-- JaredSmolens - 06 Jul 2007

Introduction

This section explains how to integrate a new stall signal into the thread scheduler for the OpenSPARC T1. Stall signals are necessary to pause the execution of an active (schedulable) thread during situations such as an I-cache miss, retirement queues fill or a pipeline resource becomes busy.

Background

The OpenSPARC T1's instruction selection stage chooses ready instructions from a pool of active threads (see the Microarchitecture document for more information on the thread scheduler states). We are primarily interested in transitioning thread from Ready and Run states to the Wait state (Figure 2-10).

The signal-level interface which must be provided comprises two signals: a thread stall signal and a thread ready signal, called af_stall and af_resume in this section. The thread stall signal is asserted whenver a thread should be first placed in the Wait state. The thread ready signal is asserted whenever the thread can be started again. The signals should not be asserted simulataneously, however it is acceptable for neither to be asserted in a given cycle and the values need only be asserted for a single clock. This section assumes that these signals contain one bit per thread (e.g, four bits [3:0]), although a single signal that affects all threads can be trivially substituted.

With these signals, you will generate two signals: a wait-mask (wm) signal and wait completion signal. These will be combined with existing wait-masks and the completion signal such that any wait-mask can stall a thread, but the thread can only resume when the wait-masks are clear and the operation blocking execution has completed.

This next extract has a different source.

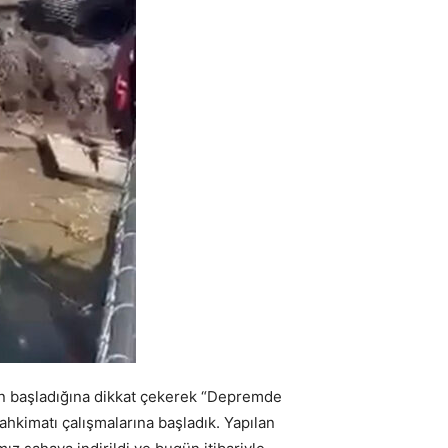
rın başladığına dikkat çekerek “Depremde
hkimatı çalışmalarına başladık. Yapılan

This logic will closely follow that used for the existing instruction miss (imiss) logic, however because the different stall causes may become ready independently and the thread can only start when all wait-masks have been reset, you should create a new wait-mask instead of piggybacking on an existing one.

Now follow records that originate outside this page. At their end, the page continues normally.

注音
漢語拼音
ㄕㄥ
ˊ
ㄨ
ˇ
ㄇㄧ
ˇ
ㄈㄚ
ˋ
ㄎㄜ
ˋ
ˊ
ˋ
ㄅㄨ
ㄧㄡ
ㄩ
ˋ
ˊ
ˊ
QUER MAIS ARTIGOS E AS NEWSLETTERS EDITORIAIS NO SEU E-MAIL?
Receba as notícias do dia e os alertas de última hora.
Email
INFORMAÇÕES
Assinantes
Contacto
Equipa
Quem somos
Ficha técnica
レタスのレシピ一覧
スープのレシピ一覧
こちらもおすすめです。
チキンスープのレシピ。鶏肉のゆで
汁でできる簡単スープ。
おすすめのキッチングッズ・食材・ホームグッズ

Two modules will modified:

Hierarchical Name	Description	Module	Filename
ifu.swl	switch logic unit	sparc_ifu_swl	design/sys/iop/sparc/ifu/rtl/sparc_ifu_swl.v
ifu.swl.compl	stall completion logic	sparc_ifu_thrcmpl	design/sys/iop/sparc/ifu/rtl/sparc_ifu_thrcmpl.v

Implementation

First, add the stall and thread ready signals to both the thread switch logic and completion logic modules.

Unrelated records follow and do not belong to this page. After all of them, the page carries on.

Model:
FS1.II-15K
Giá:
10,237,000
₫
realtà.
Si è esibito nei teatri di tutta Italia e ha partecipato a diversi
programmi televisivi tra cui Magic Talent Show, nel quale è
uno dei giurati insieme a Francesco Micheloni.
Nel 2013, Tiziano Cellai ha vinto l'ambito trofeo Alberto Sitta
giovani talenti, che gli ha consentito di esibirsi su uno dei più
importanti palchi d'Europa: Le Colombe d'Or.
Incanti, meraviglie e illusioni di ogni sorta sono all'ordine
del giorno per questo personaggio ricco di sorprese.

The wait-mask logic is generated with logic to "set" and "reset" the wait-mask value for each thread. The wait-mask is set whenever your stall signal is first asserted and is maintained until reset by the af_resume signal. The signal wm_fpnt is the current wait-mask for this resource.

   wire [3:0] wmf_next;

   assign  wmf_nxt  = af_stall | // set
                      ( wm_fpnt & ~af_resume ); // reset

Within the thread completion logic, add a four-bit flop to store the new wait-mask (wm_fpnt in this example):

   dffr #(4) wmf_ff(.din ( wmf_nxt ),
                    .q ( wm_fpnt ),
                    .clk ( clk ),
                    .rst ( reset ),
                    .se ( se ), .si(), .so() );

At the end of the module, add the following logic to the completion signal:

   assign completion = ((imiss_thrrdy | ~wm_imiss) &
                        (other_thrrdy | ~wm_other) &
                        (stb_retry | ~wm_stbwait) &
                        (af_resume | ~wm_fpnt) &
                        (wm_imiss | wm_other | wm_stbwait | wm_fpnt));

The completion signal allows the thread to start running again. This will only happen when all wait-masks are clear and at least one resume signal has been asserted.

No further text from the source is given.